What is expected >> Look through the listing for the word "không". Copy each line that has it.

Data provided >>
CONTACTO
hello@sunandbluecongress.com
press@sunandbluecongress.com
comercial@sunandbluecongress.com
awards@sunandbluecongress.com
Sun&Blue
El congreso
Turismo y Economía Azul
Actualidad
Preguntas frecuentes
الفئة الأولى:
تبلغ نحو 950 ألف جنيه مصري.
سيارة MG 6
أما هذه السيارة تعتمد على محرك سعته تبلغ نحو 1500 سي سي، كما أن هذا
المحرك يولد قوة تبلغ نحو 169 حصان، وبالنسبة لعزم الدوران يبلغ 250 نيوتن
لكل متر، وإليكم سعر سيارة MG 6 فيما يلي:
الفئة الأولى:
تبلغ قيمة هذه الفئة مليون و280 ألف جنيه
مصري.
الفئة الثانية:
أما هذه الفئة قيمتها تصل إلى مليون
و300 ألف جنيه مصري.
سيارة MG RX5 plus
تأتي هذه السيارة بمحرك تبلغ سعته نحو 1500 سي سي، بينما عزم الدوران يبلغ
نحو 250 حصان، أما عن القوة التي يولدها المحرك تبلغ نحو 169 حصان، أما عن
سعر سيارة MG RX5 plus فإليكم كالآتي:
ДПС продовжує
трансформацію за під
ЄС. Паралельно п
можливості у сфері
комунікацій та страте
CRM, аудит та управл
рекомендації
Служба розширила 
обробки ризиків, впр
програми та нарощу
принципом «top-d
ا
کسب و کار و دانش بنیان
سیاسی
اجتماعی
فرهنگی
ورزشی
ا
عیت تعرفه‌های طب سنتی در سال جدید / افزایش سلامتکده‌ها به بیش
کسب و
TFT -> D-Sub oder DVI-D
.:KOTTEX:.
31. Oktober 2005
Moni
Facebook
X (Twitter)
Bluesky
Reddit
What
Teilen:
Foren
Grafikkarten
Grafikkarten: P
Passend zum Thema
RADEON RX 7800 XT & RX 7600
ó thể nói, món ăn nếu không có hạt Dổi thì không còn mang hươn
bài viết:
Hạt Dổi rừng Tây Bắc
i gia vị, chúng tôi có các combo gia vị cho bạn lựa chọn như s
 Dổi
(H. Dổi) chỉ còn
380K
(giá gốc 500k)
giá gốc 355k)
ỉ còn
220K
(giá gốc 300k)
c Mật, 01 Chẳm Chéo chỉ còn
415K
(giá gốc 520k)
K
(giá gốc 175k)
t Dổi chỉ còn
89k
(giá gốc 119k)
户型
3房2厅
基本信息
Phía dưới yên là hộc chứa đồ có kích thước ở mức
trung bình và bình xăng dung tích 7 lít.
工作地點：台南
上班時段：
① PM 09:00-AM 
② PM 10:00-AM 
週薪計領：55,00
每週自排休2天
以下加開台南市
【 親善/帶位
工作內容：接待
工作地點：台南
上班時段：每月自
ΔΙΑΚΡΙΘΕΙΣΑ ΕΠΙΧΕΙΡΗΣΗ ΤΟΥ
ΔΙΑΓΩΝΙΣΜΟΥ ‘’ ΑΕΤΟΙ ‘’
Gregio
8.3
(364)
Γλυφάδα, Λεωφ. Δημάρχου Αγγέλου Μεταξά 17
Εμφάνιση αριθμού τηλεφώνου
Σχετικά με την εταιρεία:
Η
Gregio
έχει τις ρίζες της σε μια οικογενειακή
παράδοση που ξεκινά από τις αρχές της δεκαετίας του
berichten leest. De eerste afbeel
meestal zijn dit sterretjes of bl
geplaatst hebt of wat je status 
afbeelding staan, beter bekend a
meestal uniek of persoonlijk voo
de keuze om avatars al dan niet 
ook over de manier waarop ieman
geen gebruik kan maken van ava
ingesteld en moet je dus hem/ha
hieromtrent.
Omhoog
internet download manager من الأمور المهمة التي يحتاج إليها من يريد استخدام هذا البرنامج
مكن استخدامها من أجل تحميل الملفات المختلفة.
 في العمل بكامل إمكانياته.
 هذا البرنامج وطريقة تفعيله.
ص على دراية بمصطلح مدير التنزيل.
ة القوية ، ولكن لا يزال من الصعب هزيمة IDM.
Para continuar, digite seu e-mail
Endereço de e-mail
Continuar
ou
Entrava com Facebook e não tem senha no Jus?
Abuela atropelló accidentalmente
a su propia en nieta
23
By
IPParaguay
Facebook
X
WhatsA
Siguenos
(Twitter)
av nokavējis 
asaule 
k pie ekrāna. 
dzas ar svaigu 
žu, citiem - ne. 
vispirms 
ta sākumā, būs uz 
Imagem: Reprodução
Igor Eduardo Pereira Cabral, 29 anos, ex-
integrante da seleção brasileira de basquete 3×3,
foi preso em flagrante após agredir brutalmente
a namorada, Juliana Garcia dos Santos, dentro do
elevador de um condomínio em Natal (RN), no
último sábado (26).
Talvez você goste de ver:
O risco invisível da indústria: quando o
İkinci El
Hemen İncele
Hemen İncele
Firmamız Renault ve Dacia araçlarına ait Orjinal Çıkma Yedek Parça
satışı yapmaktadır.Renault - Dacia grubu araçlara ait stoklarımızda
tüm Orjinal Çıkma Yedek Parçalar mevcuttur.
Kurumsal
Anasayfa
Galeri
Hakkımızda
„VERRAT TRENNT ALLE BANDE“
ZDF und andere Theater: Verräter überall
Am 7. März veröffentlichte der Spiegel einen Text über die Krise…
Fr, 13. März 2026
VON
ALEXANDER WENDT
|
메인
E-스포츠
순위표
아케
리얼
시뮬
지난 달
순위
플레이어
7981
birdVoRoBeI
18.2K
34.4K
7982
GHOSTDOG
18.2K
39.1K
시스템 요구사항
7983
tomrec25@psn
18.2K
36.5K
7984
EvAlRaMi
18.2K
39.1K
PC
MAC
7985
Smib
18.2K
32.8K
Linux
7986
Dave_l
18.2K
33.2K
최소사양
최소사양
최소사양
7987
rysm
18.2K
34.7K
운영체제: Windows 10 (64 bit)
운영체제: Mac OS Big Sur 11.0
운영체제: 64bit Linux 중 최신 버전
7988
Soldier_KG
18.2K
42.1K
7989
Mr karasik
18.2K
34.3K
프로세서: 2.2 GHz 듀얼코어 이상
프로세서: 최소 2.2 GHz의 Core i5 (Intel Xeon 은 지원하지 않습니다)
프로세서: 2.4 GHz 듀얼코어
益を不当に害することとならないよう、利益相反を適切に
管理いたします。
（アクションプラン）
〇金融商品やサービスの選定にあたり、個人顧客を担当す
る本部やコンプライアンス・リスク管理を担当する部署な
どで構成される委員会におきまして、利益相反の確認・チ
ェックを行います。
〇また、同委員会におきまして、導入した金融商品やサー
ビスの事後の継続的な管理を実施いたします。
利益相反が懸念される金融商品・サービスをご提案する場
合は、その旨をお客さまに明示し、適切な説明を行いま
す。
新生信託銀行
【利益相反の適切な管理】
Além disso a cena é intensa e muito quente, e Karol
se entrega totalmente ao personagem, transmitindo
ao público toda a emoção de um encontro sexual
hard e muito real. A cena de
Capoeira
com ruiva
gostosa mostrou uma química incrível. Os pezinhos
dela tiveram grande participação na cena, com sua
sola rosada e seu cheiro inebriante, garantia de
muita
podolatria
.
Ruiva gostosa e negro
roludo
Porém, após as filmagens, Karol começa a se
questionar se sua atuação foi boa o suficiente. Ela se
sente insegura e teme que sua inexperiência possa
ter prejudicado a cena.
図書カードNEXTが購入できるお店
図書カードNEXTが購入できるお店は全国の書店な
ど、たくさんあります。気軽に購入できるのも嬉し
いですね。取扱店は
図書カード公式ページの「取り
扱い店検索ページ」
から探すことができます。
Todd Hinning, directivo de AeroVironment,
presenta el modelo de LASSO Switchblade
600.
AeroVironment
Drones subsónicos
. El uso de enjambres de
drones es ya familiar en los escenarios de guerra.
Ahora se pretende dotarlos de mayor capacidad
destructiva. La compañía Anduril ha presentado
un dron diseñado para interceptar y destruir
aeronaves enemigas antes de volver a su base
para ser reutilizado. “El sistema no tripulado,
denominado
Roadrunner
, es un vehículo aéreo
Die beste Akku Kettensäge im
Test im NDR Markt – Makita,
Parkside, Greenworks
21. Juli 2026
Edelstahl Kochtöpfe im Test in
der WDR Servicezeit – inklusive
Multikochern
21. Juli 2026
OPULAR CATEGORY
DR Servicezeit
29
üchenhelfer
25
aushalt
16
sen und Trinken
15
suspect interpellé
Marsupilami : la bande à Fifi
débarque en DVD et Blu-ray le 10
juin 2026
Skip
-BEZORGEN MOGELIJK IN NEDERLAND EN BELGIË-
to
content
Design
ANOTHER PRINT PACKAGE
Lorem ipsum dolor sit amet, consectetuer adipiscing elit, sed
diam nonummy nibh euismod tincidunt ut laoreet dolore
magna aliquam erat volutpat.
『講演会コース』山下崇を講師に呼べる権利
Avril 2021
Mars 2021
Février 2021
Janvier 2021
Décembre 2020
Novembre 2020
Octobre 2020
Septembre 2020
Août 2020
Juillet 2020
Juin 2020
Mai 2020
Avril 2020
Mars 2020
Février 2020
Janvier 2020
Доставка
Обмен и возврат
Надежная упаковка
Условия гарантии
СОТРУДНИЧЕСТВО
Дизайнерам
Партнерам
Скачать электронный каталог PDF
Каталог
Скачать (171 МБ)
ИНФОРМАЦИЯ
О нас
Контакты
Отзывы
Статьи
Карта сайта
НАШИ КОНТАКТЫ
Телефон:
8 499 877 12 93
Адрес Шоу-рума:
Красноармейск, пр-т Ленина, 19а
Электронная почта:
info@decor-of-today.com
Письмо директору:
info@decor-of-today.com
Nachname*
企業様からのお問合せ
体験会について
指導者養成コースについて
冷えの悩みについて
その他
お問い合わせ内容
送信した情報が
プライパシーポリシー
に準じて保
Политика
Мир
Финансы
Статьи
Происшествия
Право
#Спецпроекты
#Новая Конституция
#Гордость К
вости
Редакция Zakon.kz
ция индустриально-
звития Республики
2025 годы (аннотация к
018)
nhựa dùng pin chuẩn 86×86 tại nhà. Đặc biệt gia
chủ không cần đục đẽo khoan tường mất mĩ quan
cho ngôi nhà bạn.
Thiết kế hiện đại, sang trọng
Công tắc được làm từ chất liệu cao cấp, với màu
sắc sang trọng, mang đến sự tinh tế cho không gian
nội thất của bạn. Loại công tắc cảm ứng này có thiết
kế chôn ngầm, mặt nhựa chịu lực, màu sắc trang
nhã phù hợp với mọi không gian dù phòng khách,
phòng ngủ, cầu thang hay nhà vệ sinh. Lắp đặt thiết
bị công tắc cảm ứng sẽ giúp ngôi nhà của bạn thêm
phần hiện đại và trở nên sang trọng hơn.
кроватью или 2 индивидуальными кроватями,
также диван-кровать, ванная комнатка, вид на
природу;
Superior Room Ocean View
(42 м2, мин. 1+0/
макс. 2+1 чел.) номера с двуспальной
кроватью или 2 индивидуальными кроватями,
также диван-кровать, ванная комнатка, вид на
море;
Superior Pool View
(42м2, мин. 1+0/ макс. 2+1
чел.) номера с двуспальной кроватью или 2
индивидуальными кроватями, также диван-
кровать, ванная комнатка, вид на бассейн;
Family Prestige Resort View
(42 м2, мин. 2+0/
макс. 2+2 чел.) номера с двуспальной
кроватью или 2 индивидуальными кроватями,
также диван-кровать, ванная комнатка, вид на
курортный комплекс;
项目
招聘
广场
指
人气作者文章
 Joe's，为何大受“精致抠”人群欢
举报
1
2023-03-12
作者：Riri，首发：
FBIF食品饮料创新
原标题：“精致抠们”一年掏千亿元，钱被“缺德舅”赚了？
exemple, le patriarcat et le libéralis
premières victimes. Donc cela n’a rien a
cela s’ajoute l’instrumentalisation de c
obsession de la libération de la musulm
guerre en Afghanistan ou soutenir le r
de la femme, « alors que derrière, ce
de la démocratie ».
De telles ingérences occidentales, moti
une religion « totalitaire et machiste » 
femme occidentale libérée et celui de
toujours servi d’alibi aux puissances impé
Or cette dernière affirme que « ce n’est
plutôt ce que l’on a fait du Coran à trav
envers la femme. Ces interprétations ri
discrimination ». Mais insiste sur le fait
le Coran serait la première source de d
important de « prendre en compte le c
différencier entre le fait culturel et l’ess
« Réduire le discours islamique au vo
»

Exercise answer >>
ó thể nói, món ăn nếu không có hạt Dổi thì không còn mang hươn
chủ không cần đục đẽo khoan tường mất mĩ quan
sắc sang trọng, mang đến sự tinh tế cho không gian
nhã phù hợp với mọi không gian dù phòng khách,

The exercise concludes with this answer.